Zhang Shenfu (张申府; September 15, 1893 – June 20, 1986), born Zhang Songnian (张崧年), courtesy name Shenfu (申甫), was a founder of the Chinese Communist Party, a philosopher, and a political activist. Zhang was born on June 15, 1893, in Xiaoduo village, Zhili (modern Hebei). His father, Zhang Liangong, was a senior official. In 1912, Zhang enrolled at Middle School Affiliated to Senior Normal School (高等师范学堂附属中学班) in Beiping (today Beijing). He later enrolled at Peking University to study philosophy and math in 1914. After graduating, Zhang started to lecture at Peking University, as well as assisting the work of university librarian Li Dazhao. When the Chinese Communist Party was founded by Chen Duxiu and Li Dazhao in the French concession of Shanghai in 1921 as a study society and informal network, Zhang organized the counterpart group in France (later used to engage in Lyon Sino-French University after WWI) and then introduced his fiancée Liu Qingyang and friend Zhou Enlai to CCP.

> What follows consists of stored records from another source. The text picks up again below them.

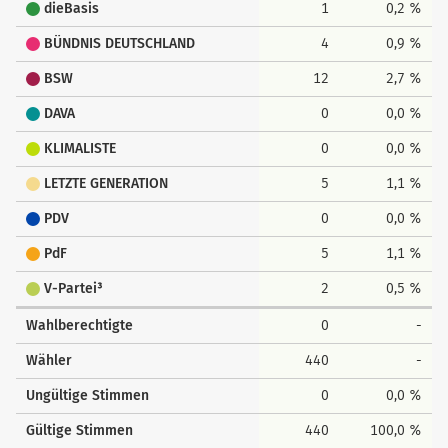
dieBasis
1
0,2 %
BÜNDNIS DEUTSCHLAND
4
0,9 %
BSW
12
2,7 %
DAVA
0
0,0 %
KLIMALISTE
0
0,0 %
LETZTE GENERATION
5
1,1 %
PDV
0
0,0 %
PdF
5
1,1 %
V-Partei³
2
0,5 %
Wahlberechtigte
0
-
Wähler
440
-
Ungültige Stimmen
0
0,0 %
Gültige Stimmen
440
100,0 %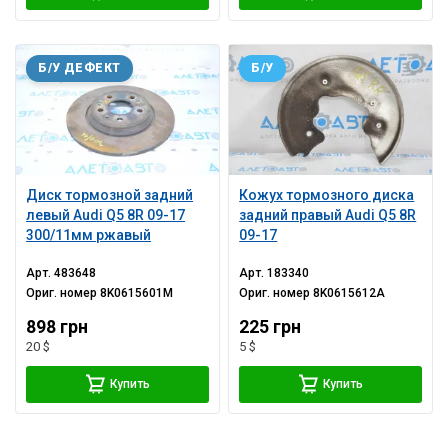
Б/У ДЕФЕКТ
Б/У
Диск тормозной задний
Кожух тормозного диска
левый Audi Q5 8R 09-17
задний правый Audi Q5 8R
300/11мм ржавый
09-17
Арт.
483648
Арт.
183340
Ориг. номер
8K0615601M
Ориг. номер
8K0615612A
898 грн
225 грн
20 $
5 $
Купить
Купить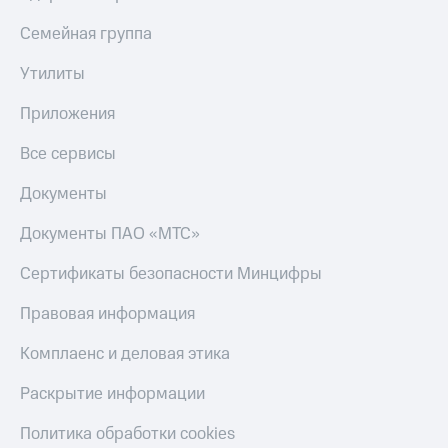
Оплата
Семейная группа
по QR-
коду
Утилиты
за границей
Приложения
тернет-магазин
Смартфоны
Все сервисы
Наушники
и
Документы
колонки
Документы ПАО «МТС»
Умные
часы
Сертификаты безопасности Минцифры
и
трекеры
Правовая информация
Умный
Комплаенс и деловая этика
дом
Раскрытие информации
Планшеты
Политика обработки cookies
Акции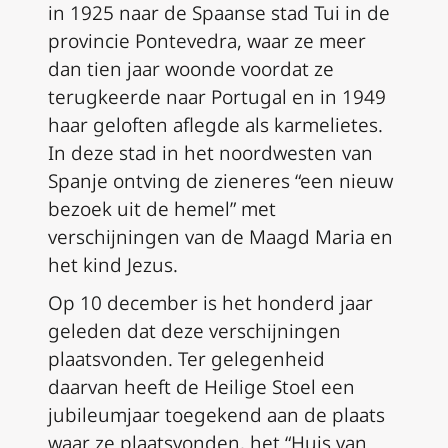
in 1925 naar de Spaanse stad Tui in de
provincie Pontevedra, waar ze meer
dan tien jaar woonde voordat ze
terugkeerde naar Portugal en in 1949
haar geloften aflegde als karmelietes.
In deze stad in het noordwesten van
Spanje ontving de zieneres “een nieuw
bezoek uit de hemel” met
verschijningen van de Maagd Maria en
het kind Jezus.
Op 10 december is het honderd jaar
geleden dat deze verschijningen
plaatsvonden. Ter gelegenheid
daarvan heeft de Heilige Stoel een
jubileumjaar toegekend aan de plaats
waar ze plaatsvonden, het “Huis van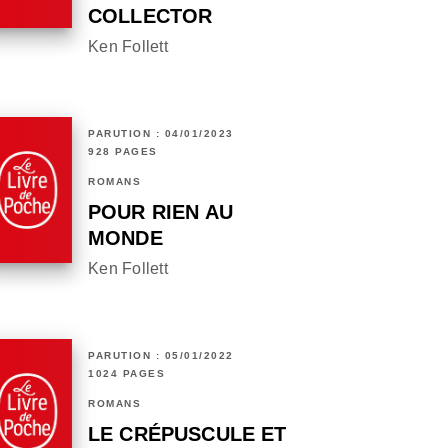
COLLECTOR
Ken Follett
PARUTION : 04/01/2023
928 PAGES
ROMANS
POUR RIEN AU
MONDE
Ken Follett
PARUTION : 05/01/2022
1024 PAGES
ROMANS
LE CRÉPUSCULE ET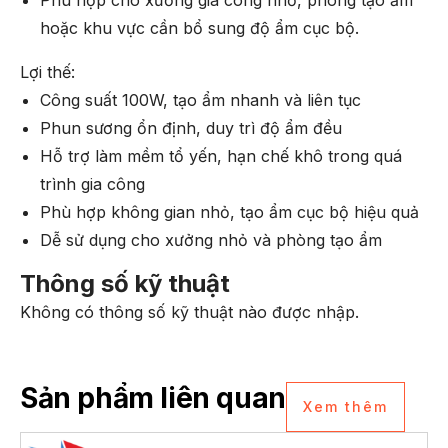
hoặc khu vực cần bổ sung độ ẩm cục bộ.
Lợi thế:
Công suất 100W, tạo ẩm nhanh và liên tục
Phun sương ổn định, duy trì độ ẩm đều
Hỗ trợ làm mềm tổ yến, hạn chế khô trong quá
trình gia công
Phù hợp không gian nhỏ, tạo ẩm cục bộ hiệu quả
Dễ sử dụng cho xưởng nhỏ và phòng tạo ẩm
Thông số kỹ thuật
Không có thông số kỹ thuật nào được nhập.
Sản phẩm liên quan
Xem thêm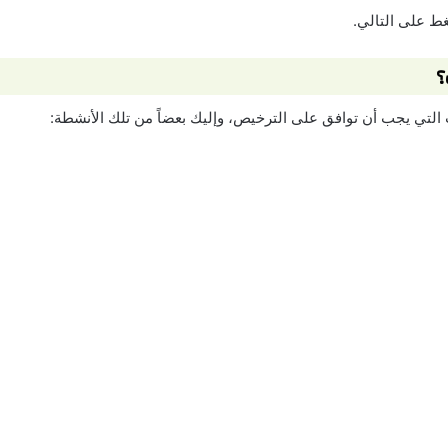
غط على التالي.
؟
لتي يجب أن توافق على الترخيص، وإليك بعضاً من تلك الأنشطة: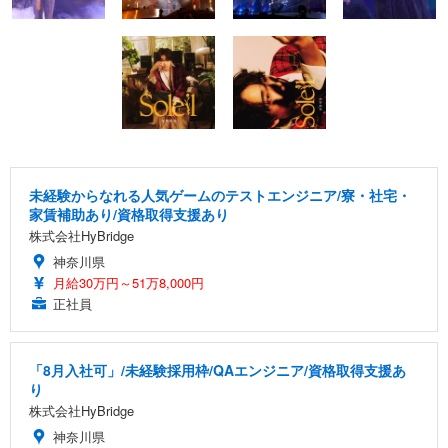
未経験からなれる人気ゲームのテストエンジニア/寮・社宅・
家賃補助あり/資格取得支援あり
株式会社HyBridge
神奈川県
月給30万円～51万8,000円
正社員
「8月入社可」/未経験採用枠/QAエンジニア/資格取得支援あ
り
株式会社HyBridge
神奈川県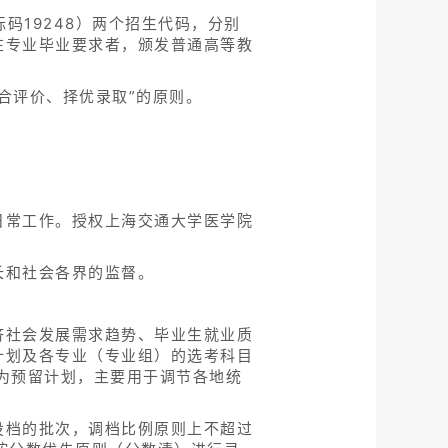
码19248）两个招生代码，分别
在专业毕业要求者，颁发普通高等教
合评价、择优录取”的原则。
日常工作。授权上海交通大学医学院
长和社会各界的监督。
济社会发展需求趋势、毕业生就业质
计划及各专业（专业组）的选考科目
为预留计划，主要用于调节各地统
投档的批次，调档比例原则上不超过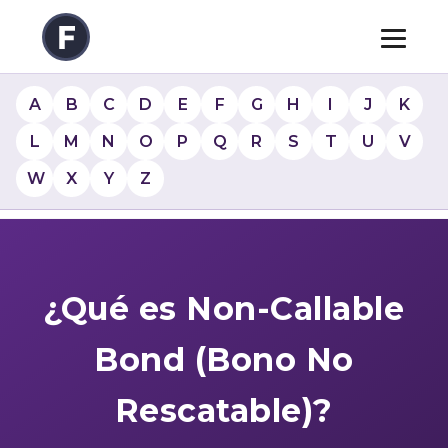
A
B
C
D
E
F
G
H
I
J
K
L
M
N
O
P
Q
R
S
T
U
V
W
X
Y
Z
¿Qué es Non-Callable
Bond (Bono No
Rescatable)?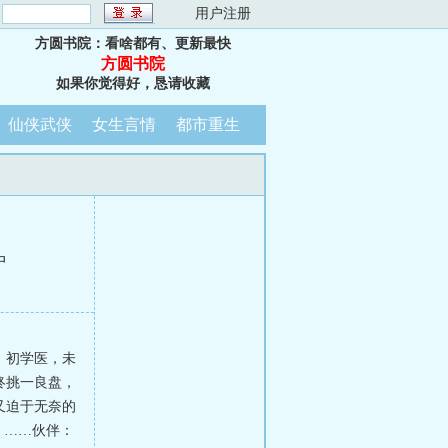
：
用户注册
方圆书院：看啥都有、更新最快
方圆书院
如果你觉得好，恳请收藏
仙侠武侠
女生言情
都市重生
中
，初学医，未
终挑一良盘，
又迫于无奈的
：……伙伴：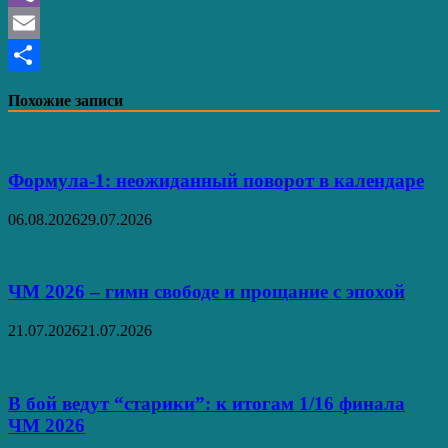
Viber
Email
Отправить
Похожие записи
Формула-1: неожиданный поворот в календаре
06.08.2026
29.07.2026
ЧМ 2026 – гимн свободе и прощание с эпохой
21.07.2026
21.07.2026
В бой ведут “старики”: к итогам 1/16 финала
ЧМ 2026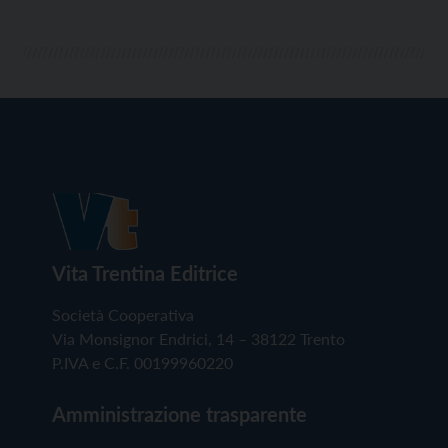
Vita Trentina Editrice
Società Cooperativa
Via Monsignor Endrici, 14 – 38122 Trento
P.IVA e C.F. 00199960220
Amministrazione trasparente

In 1925, due to disagreements with other representatives at the fourth congress, Zhang quit the party. After CCP won the Chinese Civil War, Zhang was employed as a researcher at the National Library with Zhou Enlai's permission. Due to his political stance, Zhang was labeled as right-wing in 1957 during the Anti-Rightist Campaign. After Mao's death and the 3rd plenary session of the 11th Central Committee of the Chinese Communist Party, he was rehabilitated. He died in 1986 at 93 years old.